Violinplots are combination of boxplot and density plots. In this tutorial we will learn how to make Violinplots with Seaborn in Python and also show actual data points with violin plot.
We will use Penguin data set to learn to make violinplots with data points using Seaborn.
import matplotlib.pyplot as plt import pandas as pd import seaborn as sns
penguins_data="https://raw.githubusercontent.com/datavizpyr/data/master/palmer_penguin_species.tsv"
penguins_df = pd.read_csv(penguins_data, sep="\t") penguins_df.head()
species island culmen_length_mm culmen_depth_mm flipper_length_mm body_mass_g sex 0 Adelie Torgersen 39.1 18.7 181.0 3750.0 MALE 1 Adelie Torgersen 39.5 17.4 186.0 3800.0 FEMALE 2 Adelie Torgersen 40.3 18.0 195.0 3250.0 FEMALE 3 Adelie Torgersen NaN NaN NaN NaN NaN 4 Adelie Torgersen 36.7 19.3 193.0 3450.0 FEMALE
At first we will see how to make a simple violin plot and then see four examples to show data on top of violin plot. Seaborn’s violinplot() function makes it easy to create a violin plot in Python. We just need to specify the x and y variables with the data.
plt.figure(figsize=(8,6)) sns.violinplot(y="culmen_length_mm", x="species", data=penguins_df) plt.savefig("Seaborn_violinplot.png", format='png',dpi=150)
By default Seaborn’s violinplot() function show data distribution corresponding to multiple groups as violinplot with a small boxplot showing median values and quartiles.
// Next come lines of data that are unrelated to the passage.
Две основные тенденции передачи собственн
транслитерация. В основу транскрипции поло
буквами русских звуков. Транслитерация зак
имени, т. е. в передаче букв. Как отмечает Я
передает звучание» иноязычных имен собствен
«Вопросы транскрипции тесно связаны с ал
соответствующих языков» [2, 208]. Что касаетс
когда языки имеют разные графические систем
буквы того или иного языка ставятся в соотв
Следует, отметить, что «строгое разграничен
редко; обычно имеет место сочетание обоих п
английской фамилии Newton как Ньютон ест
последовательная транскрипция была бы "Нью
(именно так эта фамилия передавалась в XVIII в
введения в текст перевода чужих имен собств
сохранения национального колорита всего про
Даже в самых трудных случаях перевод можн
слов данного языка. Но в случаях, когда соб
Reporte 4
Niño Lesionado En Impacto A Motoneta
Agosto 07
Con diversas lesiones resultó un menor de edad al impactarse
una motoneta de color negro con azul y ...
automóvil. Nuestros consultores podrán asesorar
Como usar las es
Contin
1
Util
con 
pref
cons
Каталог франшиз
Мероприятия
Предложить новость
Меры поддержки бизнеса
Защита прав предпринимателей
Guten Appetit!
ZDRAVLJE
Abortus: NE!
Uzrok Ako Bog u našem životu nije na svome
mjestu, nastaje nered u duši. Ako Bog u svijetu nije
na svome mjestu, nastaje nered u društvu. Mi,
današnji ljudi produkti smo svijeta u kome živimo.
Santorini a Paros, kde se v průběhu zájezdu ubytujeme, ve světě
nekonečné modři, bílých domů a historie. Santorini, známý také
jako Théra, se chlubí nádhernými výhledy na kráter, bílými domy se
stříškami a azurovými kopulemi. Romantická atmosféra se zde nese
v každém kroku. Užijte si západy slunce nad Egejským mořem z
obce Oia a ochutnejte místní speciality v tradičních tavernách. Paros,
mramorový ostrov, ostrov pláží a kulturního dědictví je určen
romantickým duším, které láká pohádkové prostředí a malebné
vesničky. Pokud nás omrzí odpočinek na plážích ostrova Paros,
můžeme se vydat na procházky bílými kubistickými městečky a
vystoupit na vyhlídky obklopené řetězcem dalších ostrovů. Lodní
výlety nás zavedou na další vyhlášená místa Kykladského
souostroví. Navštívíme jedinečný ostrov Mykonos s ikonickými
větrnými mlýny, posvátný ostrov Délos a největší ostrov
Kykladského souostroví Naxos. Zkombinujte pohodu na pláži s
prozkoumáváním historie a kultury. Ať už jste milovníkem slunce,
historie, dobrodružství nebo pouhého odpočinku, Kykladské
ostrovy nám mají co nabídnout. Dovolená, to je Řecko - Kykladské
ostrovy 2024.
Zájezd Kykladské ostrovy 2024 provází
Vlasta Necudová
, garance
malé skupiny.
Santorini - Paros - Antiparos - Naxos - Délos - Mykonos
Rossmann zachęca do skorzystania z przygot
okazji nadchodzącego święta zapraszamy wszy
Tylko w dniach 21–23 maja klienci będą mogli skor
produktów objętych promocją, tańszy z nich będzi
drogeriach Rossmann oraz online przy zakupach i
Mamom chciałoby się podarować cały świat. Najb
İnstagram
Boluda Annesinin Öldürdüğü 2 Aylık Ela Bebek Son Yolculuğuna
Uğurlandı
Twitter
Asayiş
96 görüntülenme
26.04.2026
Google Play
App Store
Seaborn violinplot with data points using inner argument to violinplot()
Often, one might like to show the data points on top of violinplot. We can add data points to Seaborn’s violinplot using “inner” argument. The inner argument with “points” will show the data as points on the violinplot.
sns.set_context("talk", font_scale=1.1) plt.figure(figsize=(8,6)) sns.violinplot(y="culmen_length_mm", x="species", data=penguins_df, inner="points") plt.savefig("Seaborn_violinplot_with_data_points.png", format='png',dpi=150)
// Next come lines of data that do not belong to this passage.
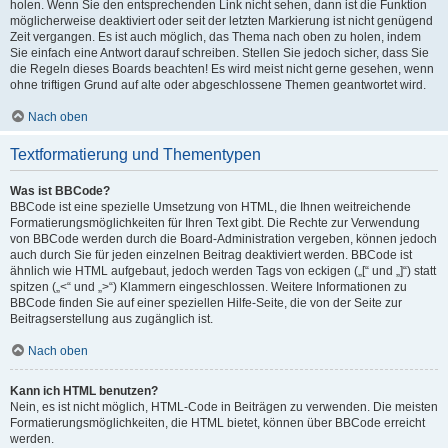
holen. Wenn Sie den entsprechenden Link nicht sehen, dann ist die Funktion
möglicherweise deaktiviert oder seit der letzten Markierung ist nicht genügend
Zeit vergangen. Es ist auch möglich, das Thema nach oben zu holen, indem
Sie einfach eine Antwort darauf schreiben. Stellen Sie jedoch sicher, dass Sie
die Regeln dieses Boards beachten! Es wird meist nicht gerne gesehen, wenn
ohne triftigen Grund auf alte oder abgeschlossene Themen geantwortet wird.
Nach oben
Textformatierung und Thementypen
Was ist BBCode?
BBCode ist eine spezielle Umsetzung von HTML, die Ihnen weitreichende
Formatierungsmöglichkeiten für Ihren Text gibt. Die Rechte zur Verwendung
von BBCode werden durch die Board-Administration vergeben, können jedoch
auch durch Sie für jeden einzelnen Beitrag deaktiviert werden. BBCode ist
ähnlich wie HTML aufgebaut, jedoch werden Tags von eckigen („[“ und „]“) statt
spitzen („<“ und „>“) Klammern eingeschlossen. Weitere Informationen zu
BBCode finden Sie auf einer speziellen Hilfe-Seite, die von der Seite zur
Beitragserstellung aus zugänglich ist.
Nach oben
Kann ich HTML benutzen?
Nein, es ist nicht möglich, HTML-Code in Beiträgen zu verwenden. Die meisten
Formatierungsmöglichkeiten, die HTML bietet, können über BBCode erreicht
werden.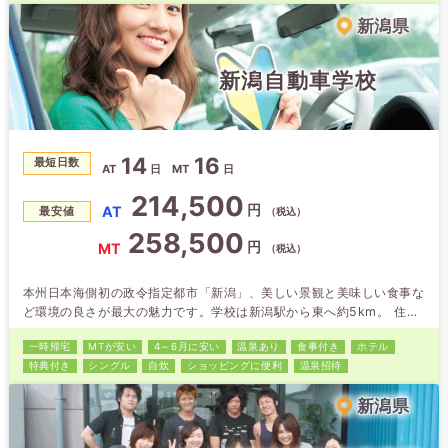
新潟県
新潟自動車学校
14
16
最短日数
AT
日
MT
日
214,500
円
AT
最安値
（税込）
258,500
円
MT
（税込）
本州日本海側初の政令指定都市「新潟」、美しい景観と美味しい食事な
ど環境の良さが最大の魅力です。学校は新潟駅から東へ約5km。 住宅
街から交通量の多い多車線道路まで走れる実践的な路上教習で、技術も
一時帰宅
MTが安い
4～6月に安い
温泉あり
食事付き
ホテル
しっかり身に付きます。すべての宿泊ホテルは新潟駅より徒歩5～6分
特典付き
シングル
自炊
ショッピング
に便利
温泉招待
以内。買物も遊びも全て徒歩圏内でできるので、生活環境は抜群です。
新潟県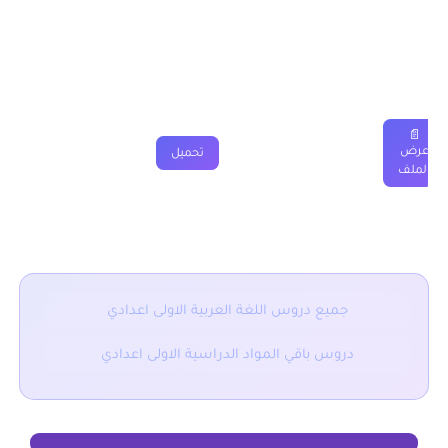
درس حب الوطن الاولى اعدادي
دروس
ملخصات
تمارين
فروض
جذاذة
فيديو
📄
عرض
تحميل
الملف
■ نقدم لكم ايضا :
جميع دروس اللغة العربية الاولى اعدادي
دروس باقي المواد الدراسية الاولى اعدادي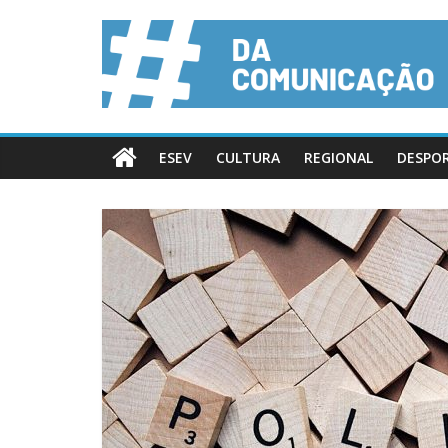
ESEV
CULTURA
REGIONAL
DESPO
We can also use inner argument with “stick” option. This option show data as lines on violin plot.
sns.set_context("talk", font_scale=1.1) plt.figure(figsize=(8,6)) sns.violinplot(y="culmen_length_mm", x="species", data=penguins_df, inner="stick", alpha=0.3) plt.savefig("Seaborn_violinplot_with_data_points_inner_stick.png", format='png',dpi=150)
Seaborn violinplot with data points using swarmplot()
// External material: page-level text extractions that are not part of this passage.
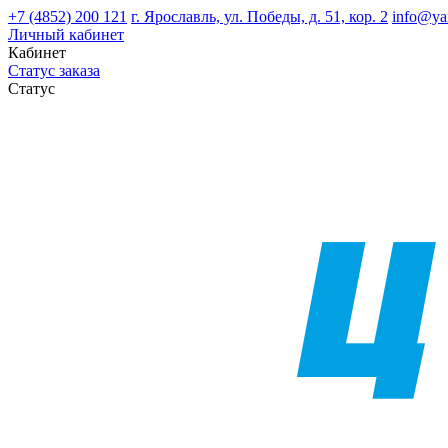
+7 (4852) 200 121
г. Ярославль, ул. Победы, д. 51, кор. 2
info@ya
Личный кабинет
Кабинет
Статус заказа
Статус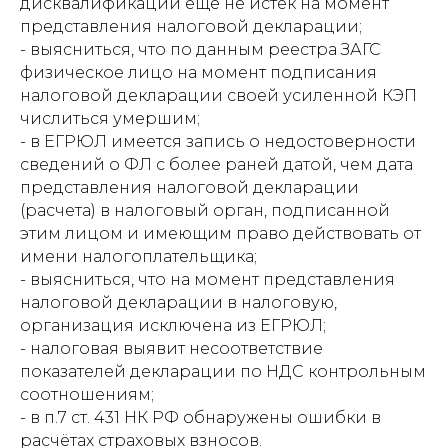
дисквалификации ещё не истёк на момент
представления налоговой декларации;
- выясниться, что по данным реестра ЗАГС
физическое лицо на момент подписания
налоговой декларации своей усиленной КЭП
числиться умершим;
- в ЕГРЮЛ имеется запись о недостоверности
сведений о ФЛ с более раней датой, чем дата
представления налоговой декларации
(расчета) в налоговый орган, подписанной
этим лицом и имеющим право действовать от
имени налогоплательщика;
- выясниться, что на момент представления
налоговой декларации в налоговую,
организация исключена из ЕГРЮЛ;
- налоговая выявит несоответствие
показателей декларации по НДС контрольным
соотношениям;
- в п.7 ст. 431 НК РФ обнаружены ошибки в
расчётах страховых взносов.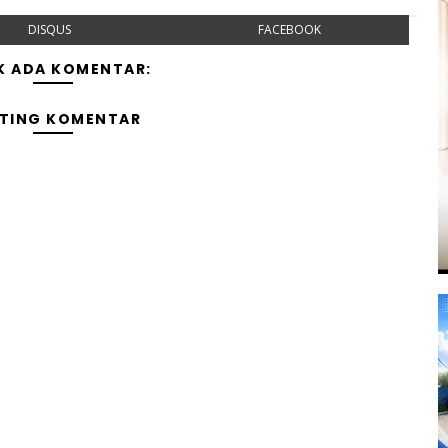
DISQUS
FACEBOOK
K ADA KOMENTAR:
TING KOMENTAR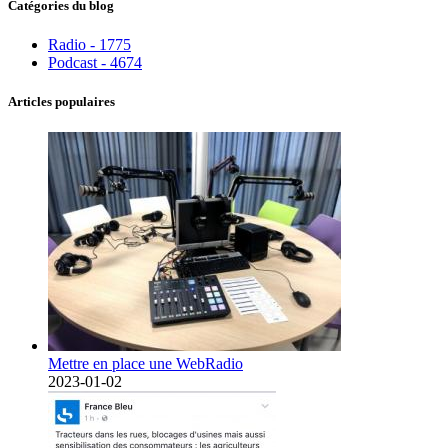
Catégories du blog
Radio - 1775
Podcast - 4674
Articles populaires
Mettre en place une WebRadio
2023-01-02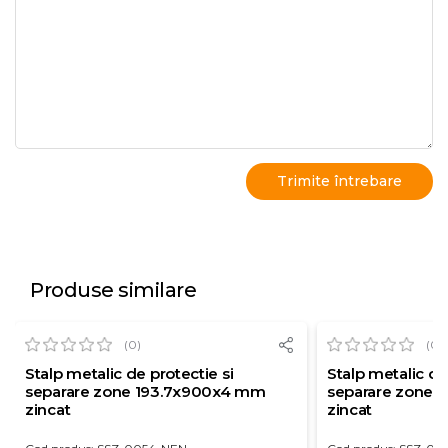
Produse similare
(0)
(0)
Stalp metalic de protectie si
Stalp metalic de
separare zone 193.7x900x4 mm
separare zone 
zincat
zincat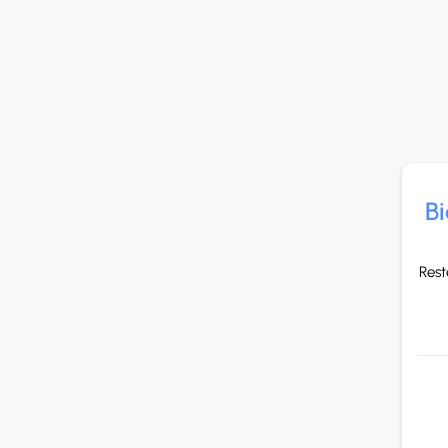
Panneau de gestion des cookies
Bi
Rest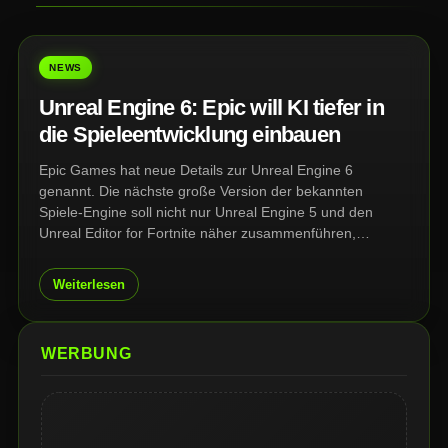
NEWS
Unreal Engine 6: Epic will KI tiefer in
die Spieleentwicklung einbauen
Epic Games hat neue Details zur Unreal Engine 6
genannt. Die nächste große Version der bekannten
Spiele-Engine soll nicht nur Unreal Engine 5 und den
Unreal Editor for Fortnite näher zusammenführen,
sondern auch stärker auf KI-gestützte Werkzeuge setzen.
Weiterlesen
WERBUNG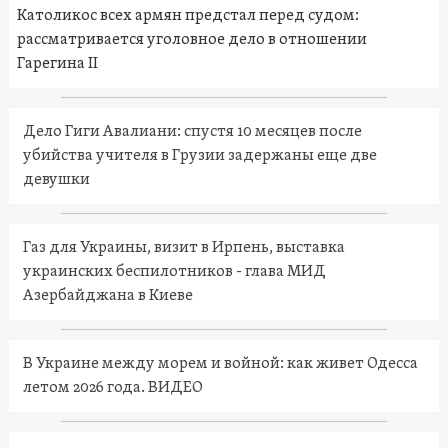
Католикос всех армян предстал перед судом:
рассматривается уголовное дело в отношении
Гарегина II
Дело Гиги Авалиани: спустя 10 месяцев после
убийства учителя в Грузии задержаны еще две
девушки
Газ для Украины, визит в Ирпень, выставка
украинских беспилотников - глава МИД
Азербайджана в Киеве
В Украине между морем и войной: как живет Одесса
летом 2026 года. ВИДЕО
Although Seaborn violinplot’s inner option do show data in two ways, They are a bit cumbersome. For example, inner=”points” option show data points in a single line making the overlapping data points difficult to see. A better option is to have jittered data points. One way to show jittered data points on top of violinplot is to use Seaborn’s swarmplot() after violinplot.
sns.set_context("talk", font_scale=1.1) plt.figure(figsize=(8,6)) sns.violinplot(y="culmen_length_mm", x="species", data=penguins_df) sns.swarmplot(y="culmen_length_mm", x="species", data=penguins_df, color="white", edgecolor="gray") plt.savefig("Seaborn_violinplot_with_points_swarmplot.png", format='png',dpi=150)br
We get a swarmplot showing the data on top of violinplot and with similar shape as violinplot. Here we have customized the data points in swarmplots to white with grey outline.
Seaborn violinplot with data points using stripplot()
We can also use Seaborn’s stripplot() function to add jittered data points as another layer on violinplot. We would first make violin plot and then use stripplot() to add jittered data points.
sns.set_context("talk", font_scale=1.1) plt.figure(figsize=(8,6)) sns.violinplot(y="culmen_length_mm", x="species", data=penguins_df) sns.stripplot(y="culmen_length_mm", x="species", data=penguins_df, color="black", edgecolor="gray") plt.savefig("Seaborn_violinplot_with_points_stripplot.png", format='png',dpi=150)
We get a nice violin plot with actual data points on top of it. Here we have customized the jittered data color to black.